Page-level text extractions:
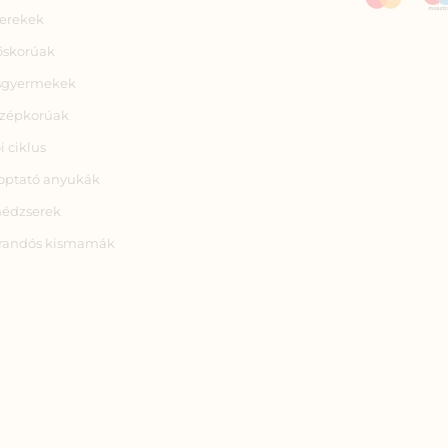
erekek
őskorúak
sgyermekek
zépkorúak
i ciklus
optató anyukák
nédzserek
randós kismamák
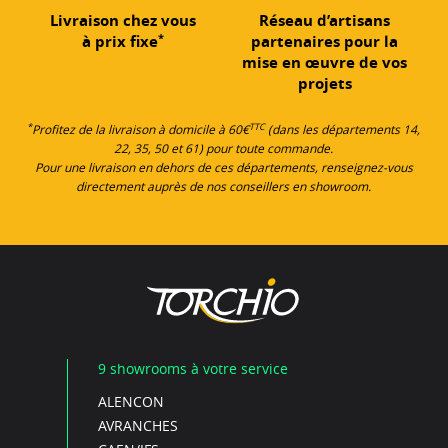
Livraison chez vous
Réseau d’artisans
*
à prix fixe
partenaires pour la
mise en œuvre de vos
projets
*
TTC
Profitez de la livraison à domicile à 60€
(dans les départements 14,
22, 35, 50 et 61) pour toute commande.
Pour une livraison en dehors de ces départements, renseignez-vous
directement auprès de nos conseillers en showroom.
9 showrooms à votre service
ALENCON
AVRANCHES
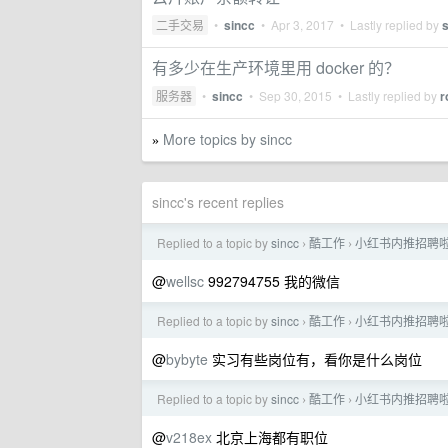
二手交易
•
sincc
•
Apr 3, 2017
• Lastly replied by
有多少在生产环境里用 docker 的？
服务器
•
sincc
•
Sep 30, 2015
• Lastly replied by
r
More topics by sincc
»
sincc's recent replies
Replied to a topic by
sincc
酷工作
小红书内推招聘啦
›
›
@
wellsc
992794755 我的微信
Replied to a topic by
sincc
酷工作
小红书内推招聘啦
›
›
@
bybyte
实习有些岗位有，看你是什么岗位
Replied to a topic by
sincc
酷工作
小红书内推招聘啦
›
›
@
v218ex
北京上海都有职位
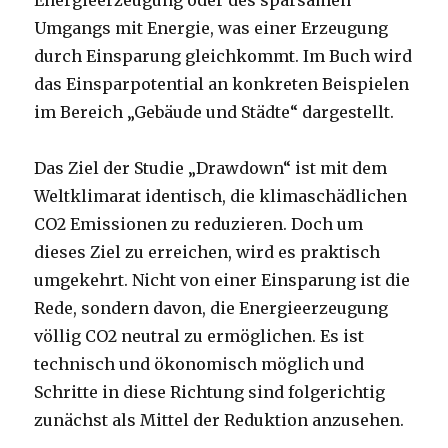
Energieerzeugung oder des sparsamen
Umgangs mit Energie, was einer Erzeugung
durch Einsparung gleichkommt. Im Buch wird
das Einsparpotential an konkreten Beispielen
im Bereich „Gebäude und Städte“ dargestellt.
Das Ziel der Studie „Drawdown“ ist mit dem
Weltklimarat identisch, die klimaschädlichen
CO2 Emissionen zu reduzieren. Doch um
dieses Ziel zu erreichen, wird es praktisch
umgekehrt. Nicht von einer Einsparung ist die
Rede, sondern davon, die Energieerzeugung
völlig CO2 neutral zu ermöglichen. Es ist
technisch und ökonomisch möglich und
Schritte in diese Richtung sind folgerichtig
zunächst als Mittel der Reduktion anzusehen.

---

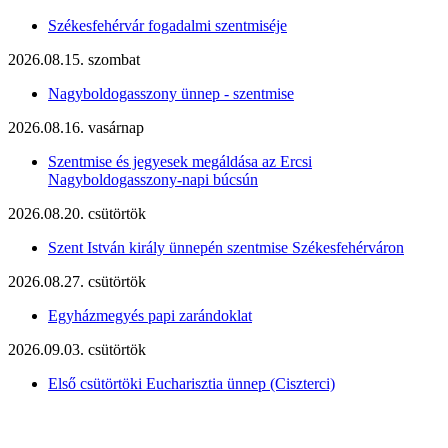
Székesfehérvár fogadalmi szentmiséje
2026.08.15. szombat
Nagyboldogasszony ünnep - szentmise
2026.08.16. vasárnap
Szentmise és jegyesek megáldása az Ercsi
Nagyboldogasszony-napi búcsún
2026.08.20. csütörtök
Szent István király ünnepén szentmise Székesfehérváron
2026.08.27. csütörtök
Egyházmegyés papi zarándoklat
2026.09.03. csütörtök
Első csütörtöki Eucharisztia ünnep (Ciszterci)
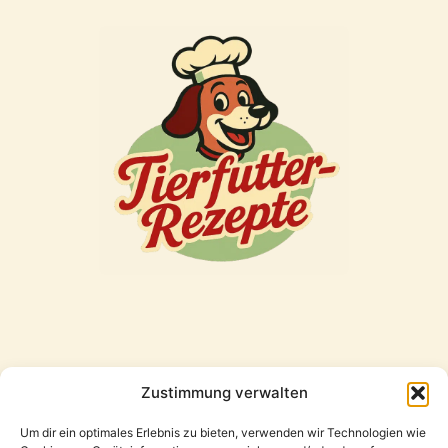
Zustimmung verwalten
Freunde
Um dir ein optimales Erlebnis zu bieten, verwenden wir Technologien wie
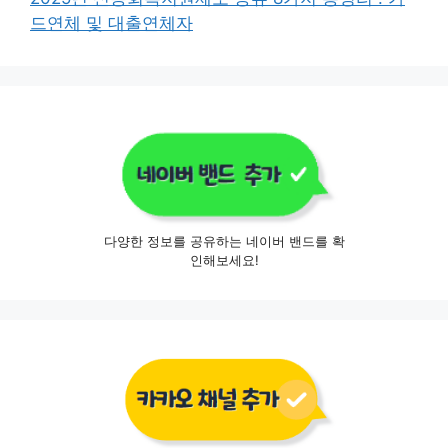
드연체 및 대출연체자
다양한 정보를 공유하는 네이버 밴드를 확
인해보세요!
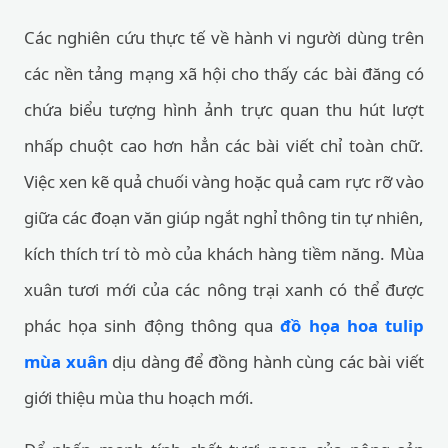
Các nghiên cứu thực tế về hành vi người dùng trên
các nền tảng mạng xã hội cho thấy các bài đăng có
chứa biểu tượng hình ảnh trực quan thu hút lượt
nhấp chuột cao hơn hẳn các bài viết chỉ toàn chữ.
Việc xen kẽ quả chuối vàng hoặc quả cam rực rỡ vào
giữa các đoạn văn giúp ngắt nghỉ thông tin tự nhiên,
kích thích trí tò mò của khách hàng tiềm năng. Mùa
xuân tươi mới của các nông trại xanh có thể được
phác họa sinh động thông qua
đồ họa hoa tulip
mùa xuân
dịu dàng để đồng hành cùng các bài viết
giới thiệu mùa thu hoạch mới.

How to complete this task: Begin at the line above that has "chứa biểu tượng" and stop after the line that has "dịu dàng để đồng hành cùng các bài viết", copying each line exactly and adding nothing else.

Task output:
chứa biểu tượng hình ảnh trực quan thu hút lượt
nhấp chuột cao hơn hẳn các bài viết chỉ toàn chữ.
Việc xen kẽ quả chuối vàng hoặc quả cam rực rỡ vào
giữa các đoạn văn giúp ngắt nghỉ thông tin tự nhiên,
kích thích trí tò mò của khách hàng tiềm năng. Mùa
xuân tươi mới của các nông trại xanh có thể được
phác họa sinh động thông qua
đồ họa hoa tulip
mùa xuân
dịu dàng để đồng hành cùng các bài viết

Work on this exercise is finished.